A team of researchers in the College of Medicine at the Medical University of South Carolina (MUSC) has discovered a brain circuit that inhibits motivated behaviors. They report in Nature Communications that the circuit is located in a region of the brain called the thalamus. When active, it can prevent reward-seeking behavior in a preclinical model. In the same model, blocking, or inhibiting, the circuit leads to reward seeking even in high-risk contexts. Importantly, administering opioids causes immediate and significant disruption of the circuit, resulting in even riskier behaviors. The findings from this study address an understudied area of addiction research and emphasize a new perspective for studying and treating addiction.
Behavior can be thought of as a car moving through an intersection after stopping at a traffic light. For the car to move forward, the brake must be released, and the gas pedal must be pressed. In the past, addiction research has largely focused on the gas pedal, identifying brain regions and circuits that promote reward-seeking behavior in hazardous contexts. However, this approach fails to address a major component of addiction – the inability to stop risky behavior from happening in the first place.
Researchers at MUSC recognized the importance of identifying these behavior-braking circuits and wanted to know why they were faulty in addiction.

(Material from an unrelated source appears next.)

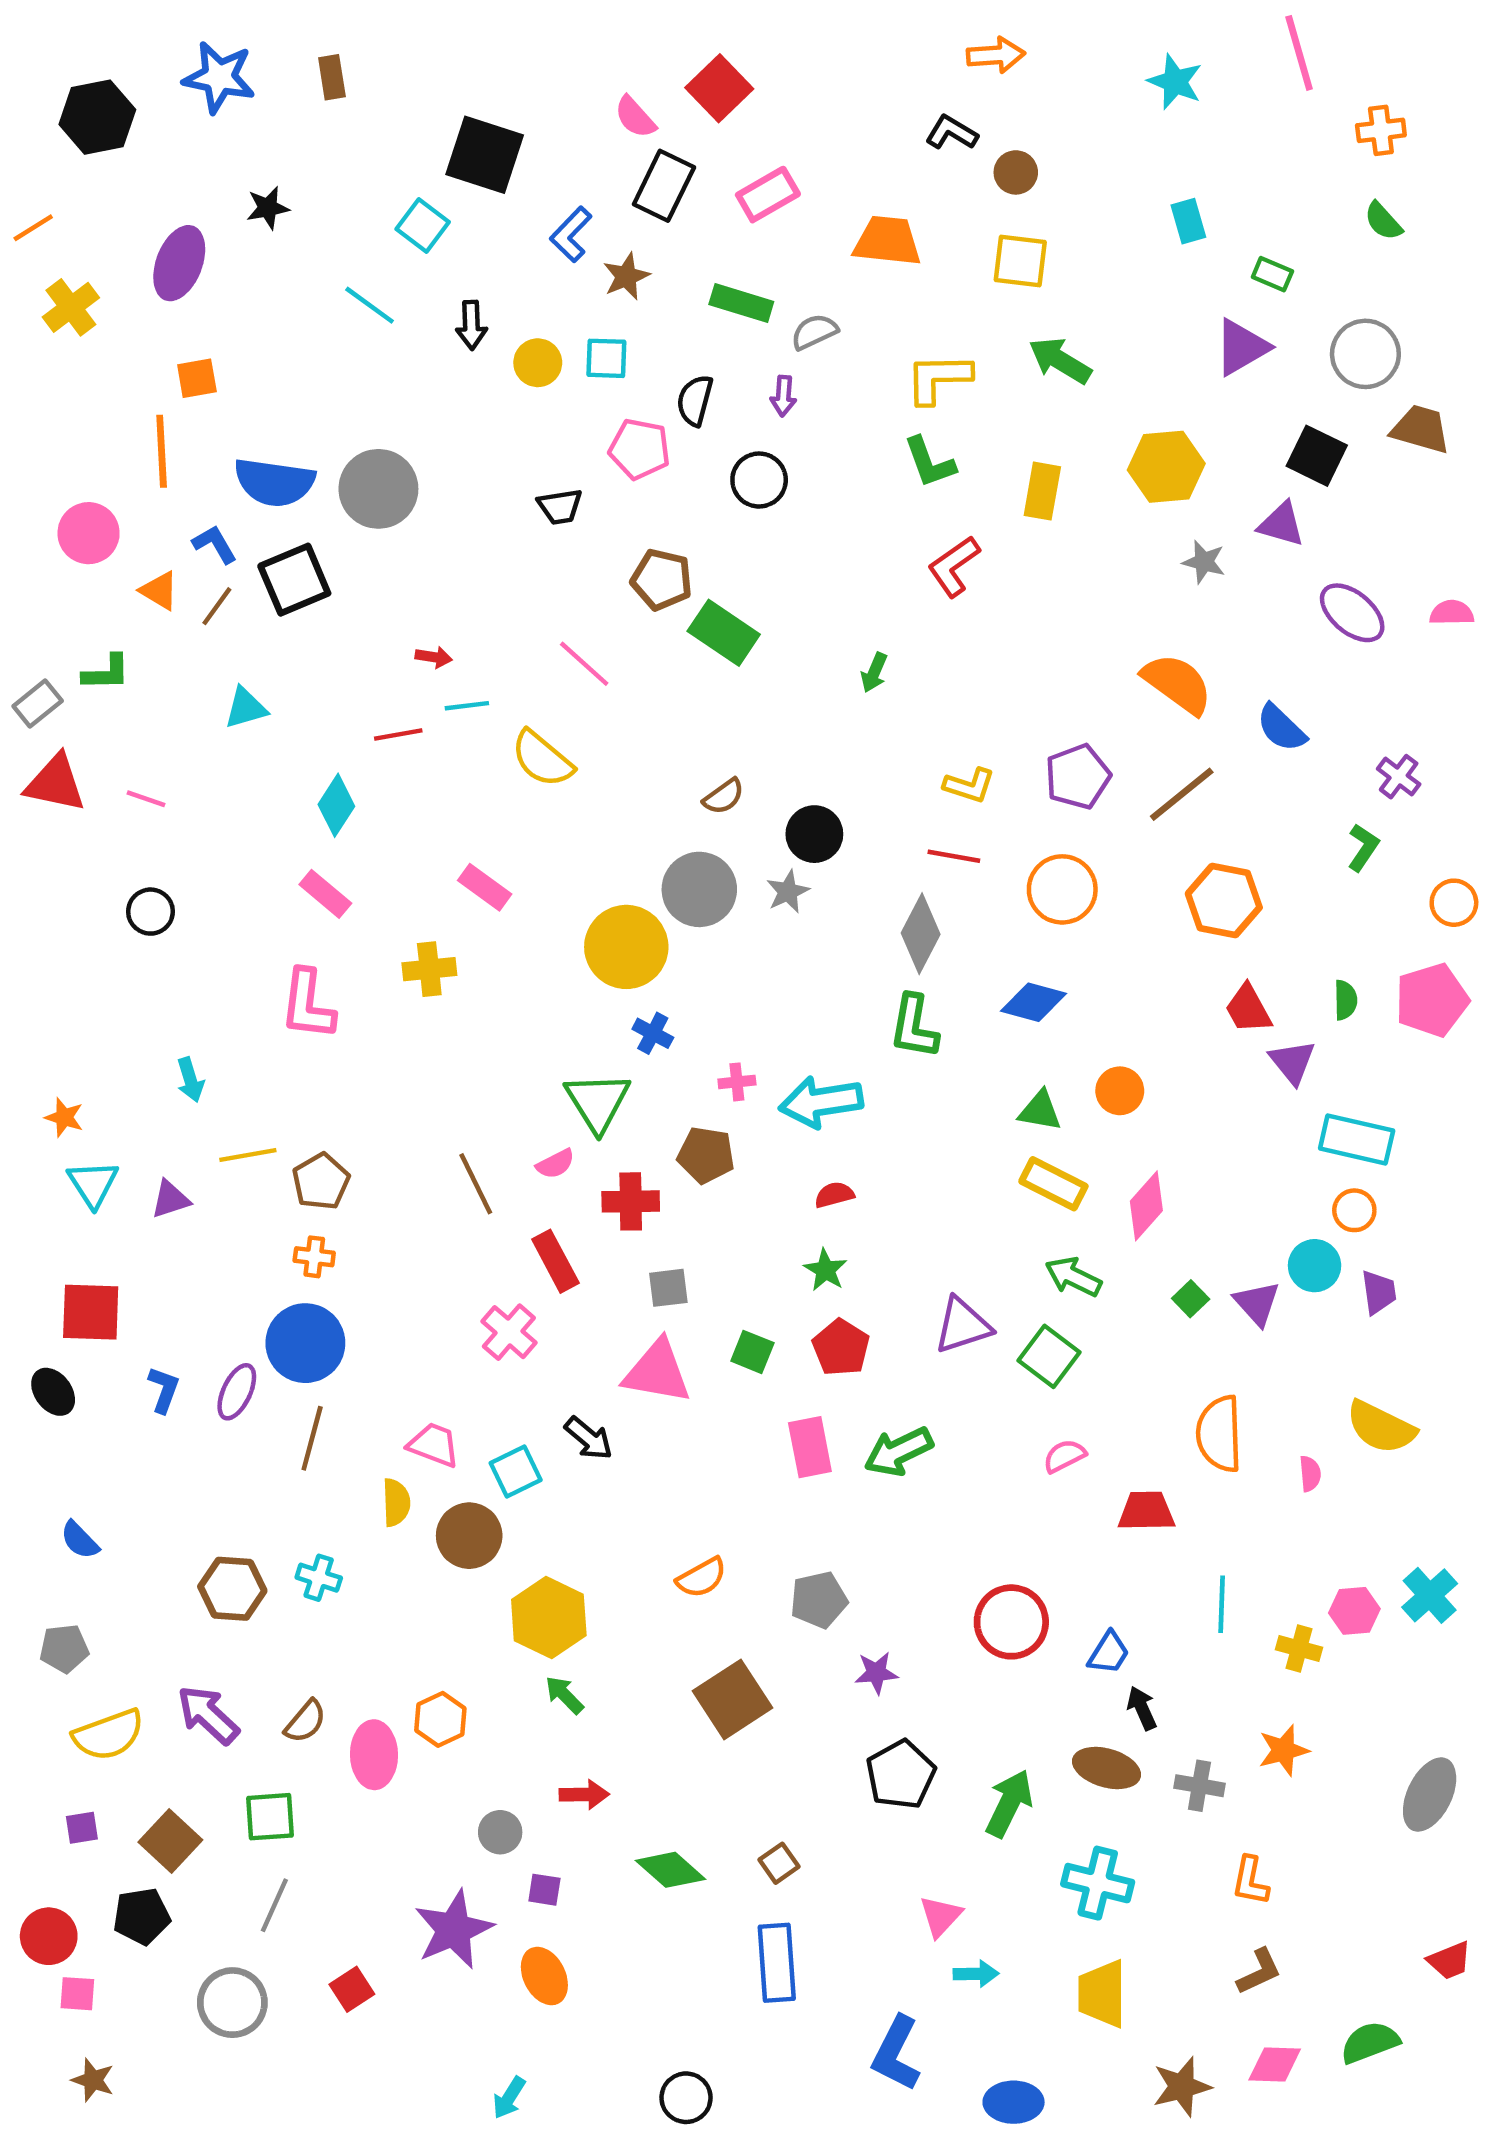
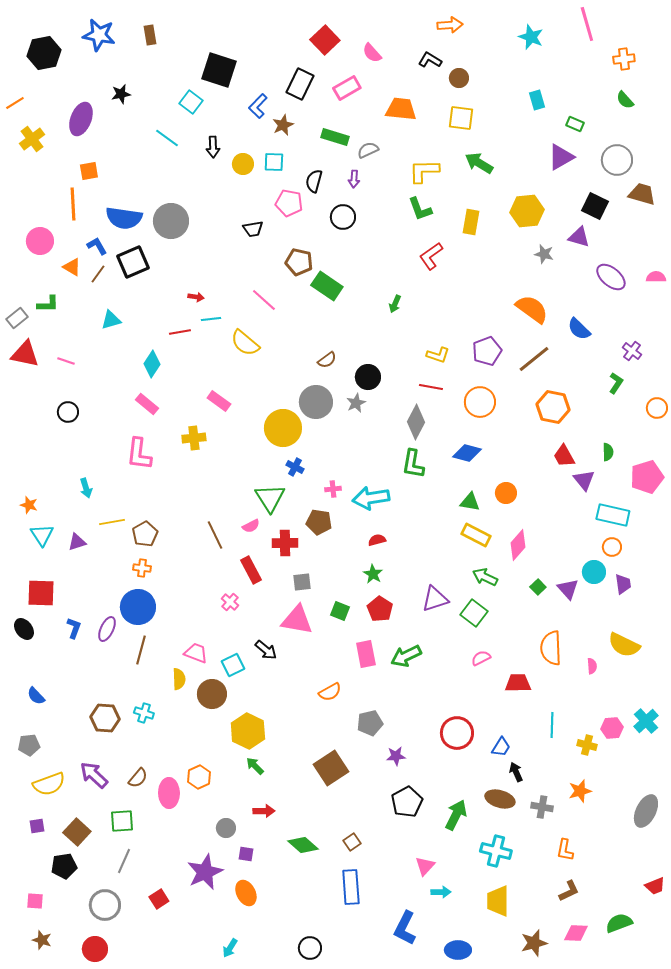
pink semicircle: (635, 117) -> (372, 53), moved
pink pentagon: (1432, 1000) -> (647, 477), moved
pink cross: (509, 1332) -> (230, 602), size x0.7
orange semicircle: (702, 1578) -> (330, 692), moved
red circle: (49, 1936) -> (95, 949), moved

“We stop ourselves from behaving inappropriately or making risky decisions every day,” said James Otis, Ph.D., assistant professor in the Department of Neuroscience at MUSC and senior author of the study. “We need to understand how existing circuits that normally stop risky behaviors become tweaked so that they're less effective.”
To find a potential brake circuit, the researchers focused on a region of the brain called the thalamus, which is known to integrate environmental and internal information that guides feeding and reward seeking. They examined brain activity in a preclinical model of reward-seeking behavior using an advanced imaging method called two-photon microscopy. This cutting-edge technique allowed the team to identify individual brain cells that were inhibited during reward seeking, much like a brake that must be released to drive forward.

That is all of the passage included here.